Whatever precedes the line containing "Identify the location" is not copied; that line and every line after it through the final one below are copied exactly, except pictures.

---- Material supplied

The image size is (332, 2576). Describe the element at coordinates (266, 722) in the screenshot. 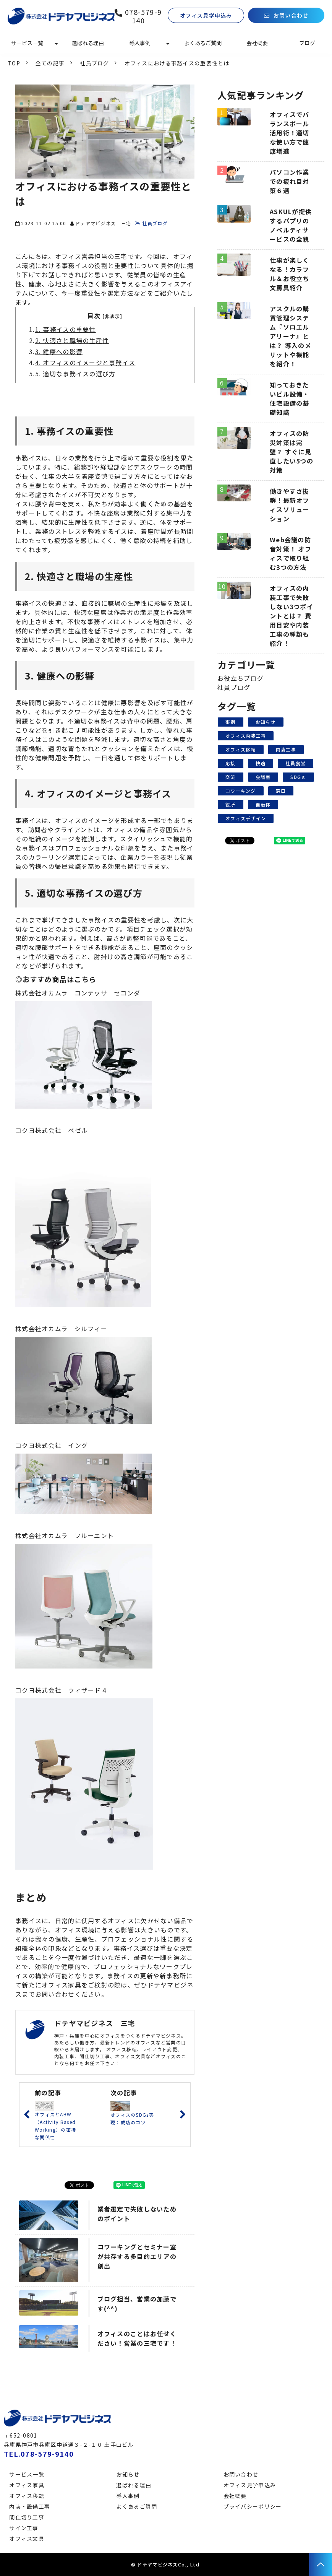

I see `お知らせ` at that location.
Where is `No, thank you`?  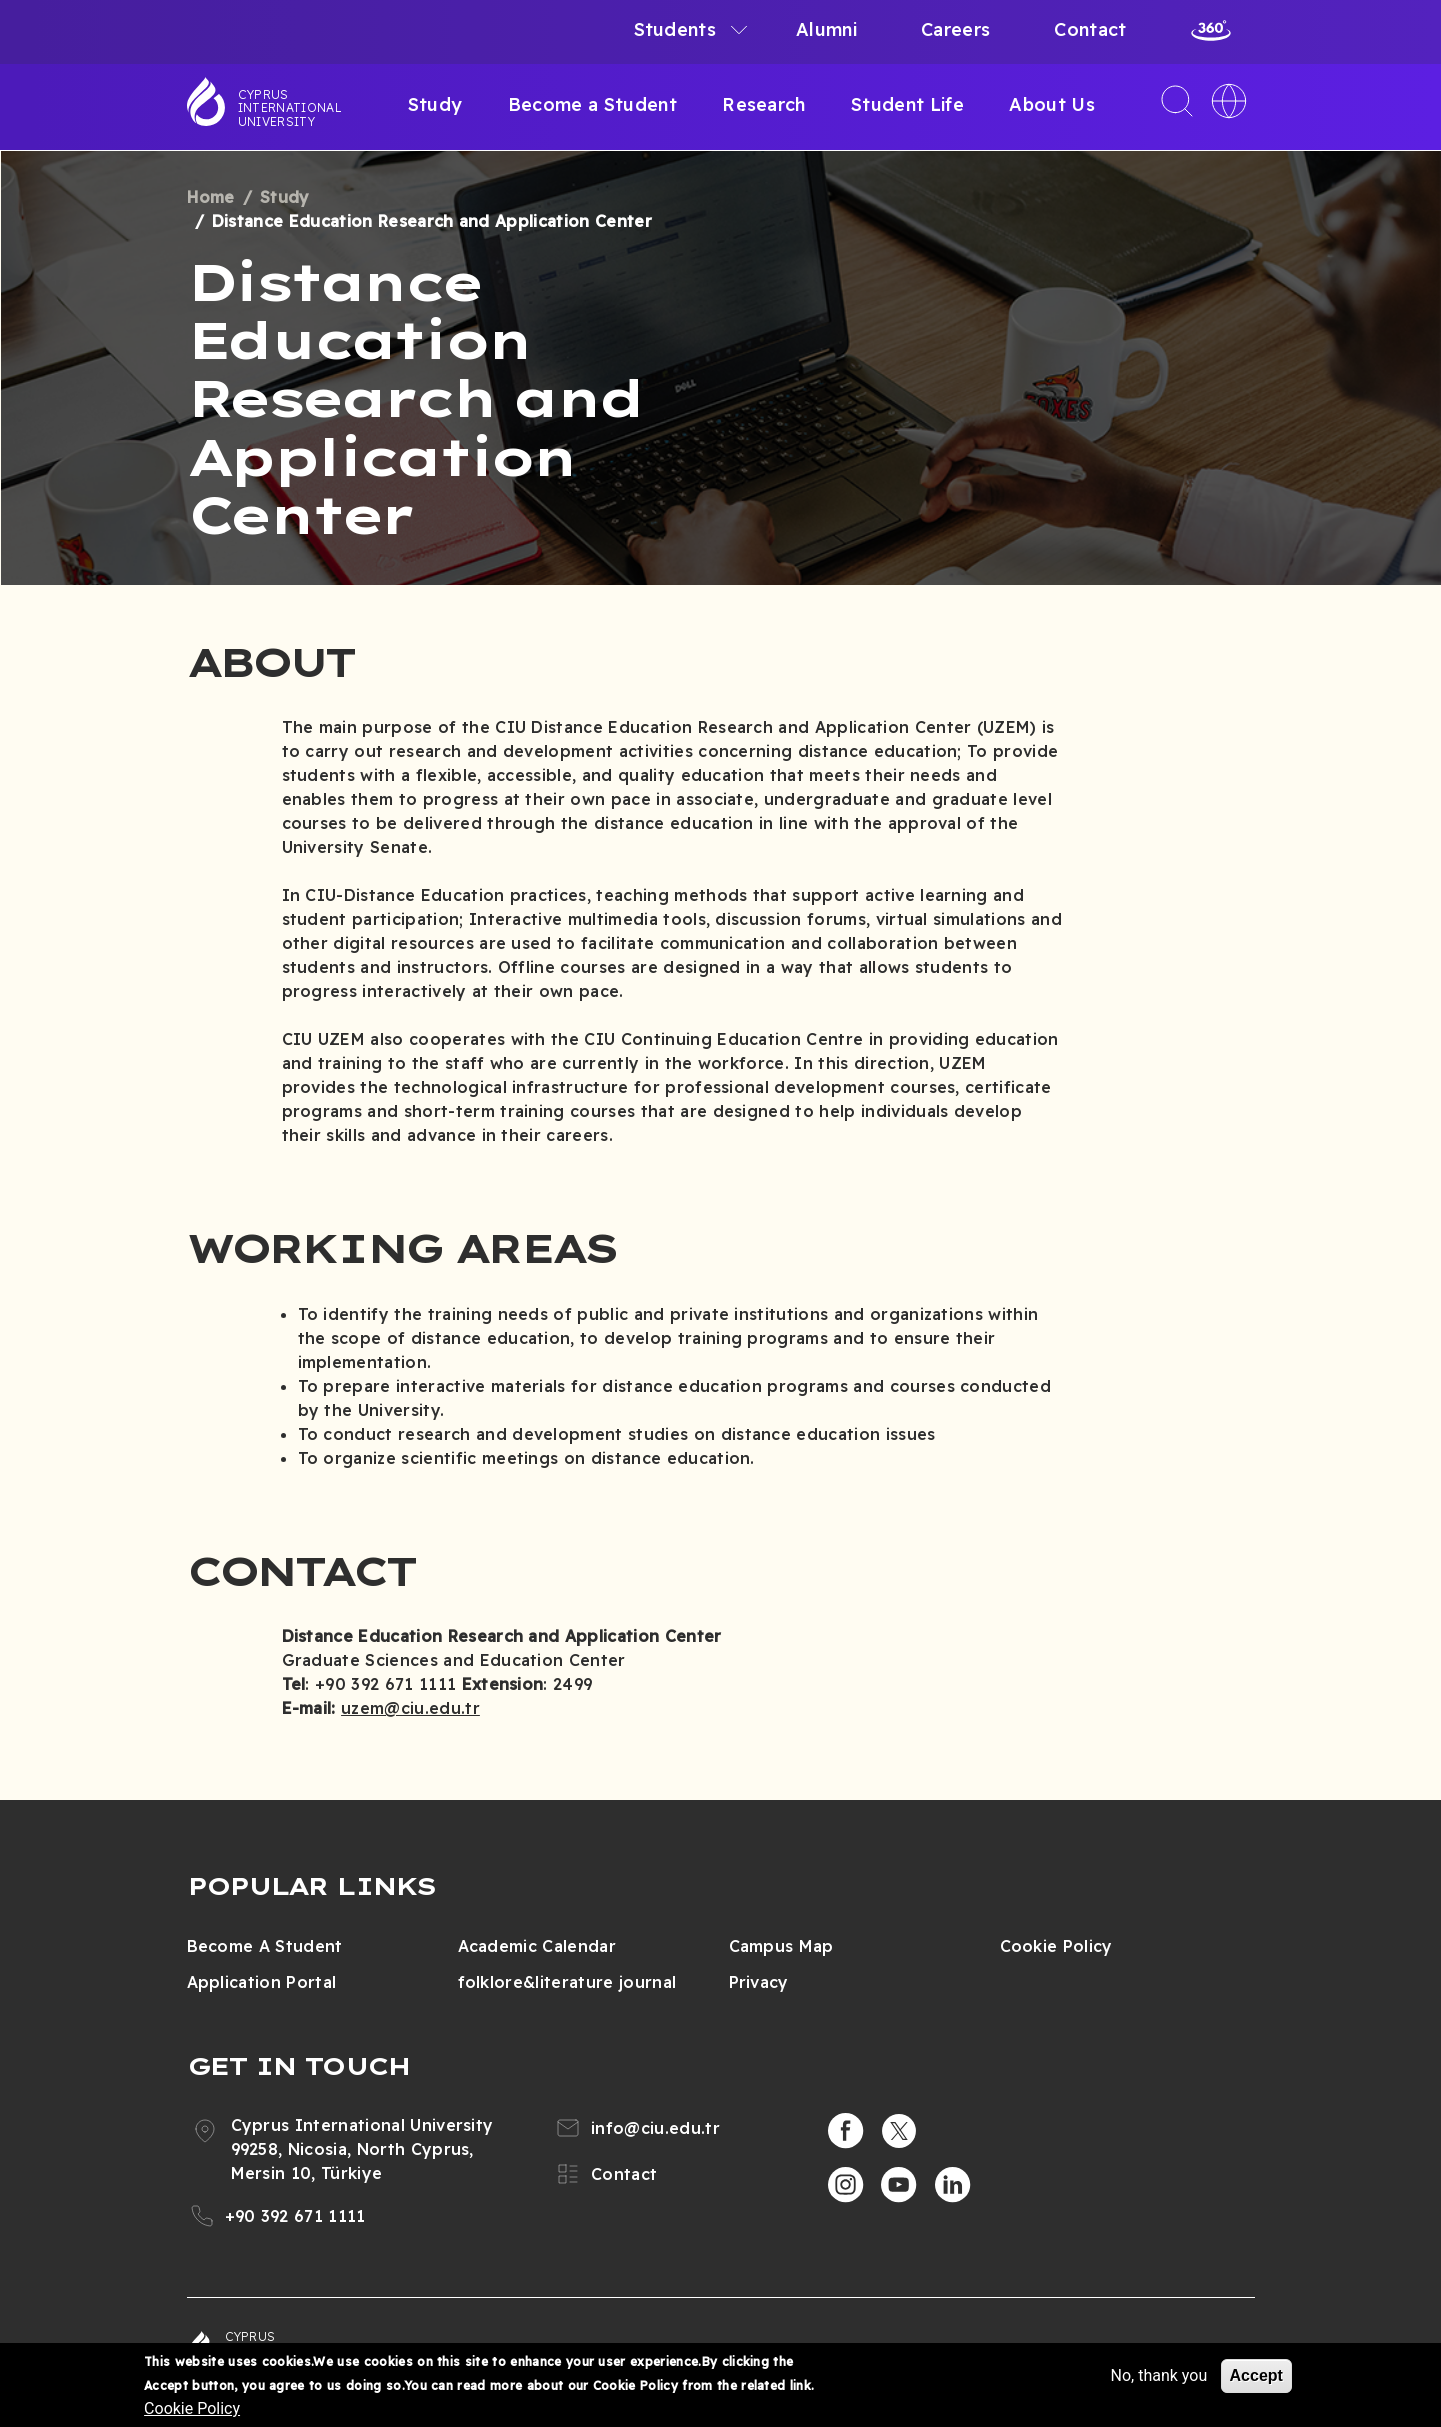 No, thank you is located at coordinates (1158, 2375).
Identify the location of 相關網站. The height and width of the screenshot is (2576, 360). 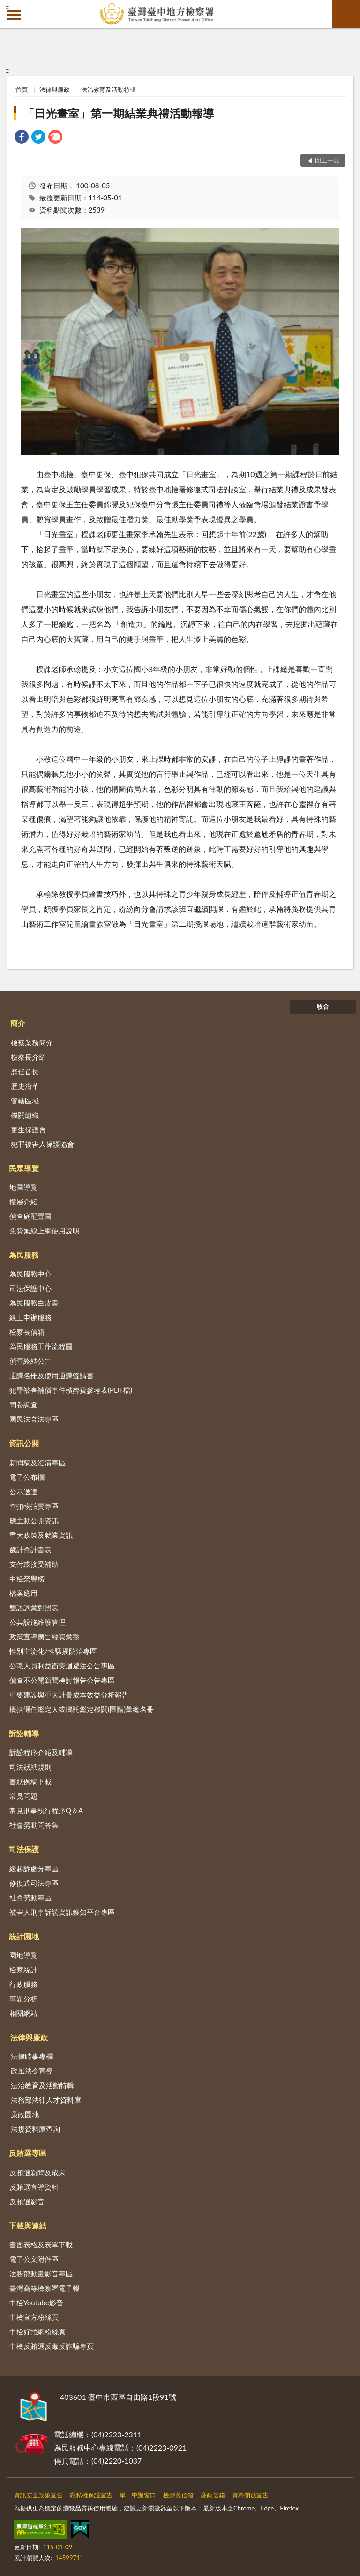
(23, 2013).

--------

| The answer |
Identify the location of 相關網站. The height and width of the screenshot is (2576, 360). 
(23, 2013).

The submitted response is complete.